Departamento de Informática, Universidade Estadual de Maringá, Maringá 87020-900, Brazil.
Instituto Federal do Paraná, Pinhais 83330-200, Brazil.
Sensors (Basel). 2021 Oct 27;21(21):7116. doi: 10.3390/s21217116.
COVID-19 frequently provokes pneumonia, which can be diagnosed using imaging exams. Chest X-ray (CXR) is often useful because it is cheap, fast, widespread, and uses less radiation. Here, we demonstrate the impact of lung segmentation in COVID-19 identification using CXR images and evaluate which contents of the image influenced the most. Semantic segmentation was performed using a U-Net CNN architecture, and the classification using three CNN architectures (VGG, ResNet, and Inception). Explainable Artificial Intelligence techniques were employed to estimate the impact of segmentation. A three-classes database was composed: lung opacity (pneumonia), COVID-19, and normal. We assessed the impact of creating a CXR image database from different sources, and the COVID-19 generalization from one source to another. The segmentation achieved a Jaccard distance of 0.034 and a Dice coefficient of 0.982. The classification using segmented images achieved an F1-Score of 0.88 for the multi-class setup, and 0.83 for COVID-19 identification. In the cross-dataset scenario, we obtained an F1-Score of 0.74 and an area under the ROC curve of 0.9 for COVID-19 identification using segmented images. Experiments support the conclusion that even after segmentation, there is a strong bias introduced by underlying factors from different sources.

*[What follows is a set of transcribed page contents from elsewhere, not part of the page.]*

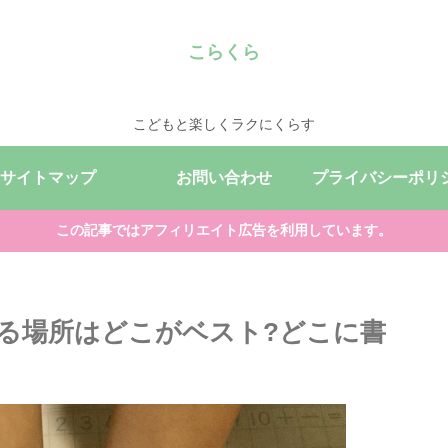
こらくら
こどもと楽しくラクにくらす
サイトマップ
お問い合わせ
この記事ではアフィリエイト広告を利用しています。
る場所はどこがベスト?どこに書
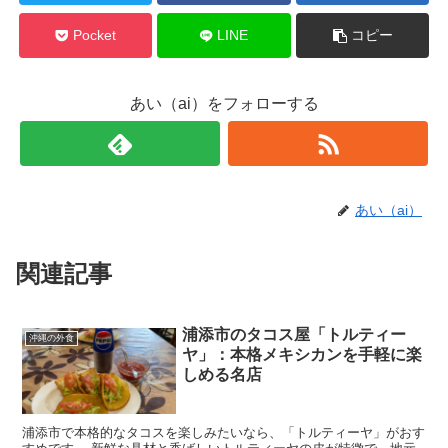
Pocket
LINE
コピー
あい（ai）をフォローする
あい（ai）
関連記事
浦添市のタコス屋「トルティー
沖縄の外食
ヤ」：本格メキシカンを手軽に楽
しめる名店
浦添市で本格的なタコスを楽しみたいなら、「トルティーヤ」がおす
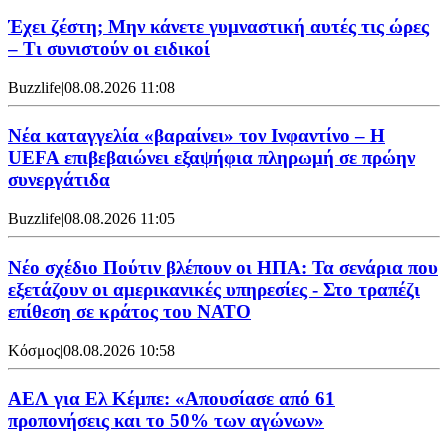
Έχει ζέστη; Μην κάνετε γυμναστική αυτές τις ώρες
– Τι συνιστούν οι ειδικοί
Buzzlife
|
08.08.2026 11:08
Νέα καταγγελία «βαραίνει» τον Ινφαντίνο – Η
UEFA επιβεβαιώνει εξαψήφια πληρωμή σε πρώην
συνεργάτιδα
Buzzlife
|
08.08.2026 11:05
Νέο σχέδιο Πούτιν βλέπουν οι ΗΠΑ: Τα σενάρια που
εξετάζουν οι αμερικανικές υπηρεσίες - Στο τραπέζι
επίθεση σε κράτος του ΝΑΤΟ
Κόσμος
|
08.08.2026 10:58
ΑΕΛ για Ελ Κέμπε: «Απουσίασε από 61
προπονήσεις και το 50% των αγώνων»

COVID-19 常引发肺炎,可通过影像学检查进行诊断。由于 X 线胸片(CXR)价格低廉、快速、普及且辐射量少,因此通常很有用。在此,我们展示了使用 CXR 图像进行 COVID-19 识别的肺部分割的影响,并评估了图像的哪些内容影响最大。语义分割使用 U-Net CNN 架构进行,分类使用三种 CNN 架构(VGG、ResNet 和 Inception)进行。采用可解释人工智能技术来估计分割的影响。构建了一个三分类数据库:肺不透明度(肺炎)、COVID-19 和正常。我们评估了从不同来源创建 CXR 图像数据库的影响,以及从一个来源到另一个来源的 COVID-19 泛化。分割的 Jaccard 距离为 0.034,Dice 系数为 0.982。使用分割后的图像进行分类,在多类设置中获得了 0.88 的 F1-Score,在 COVID-19 识别中获得了 0.83 的 F1-Score。在跨数据集场景中,使用分割后的图像进行 COVID-19 识别,我们获得了 0.74 的 F1-Score 和 0.9 的 ROC 曲线下面积。实验结果支持这样的结论,即在分割之后,不同来源的潜在因素仍然会引入很强的偏差。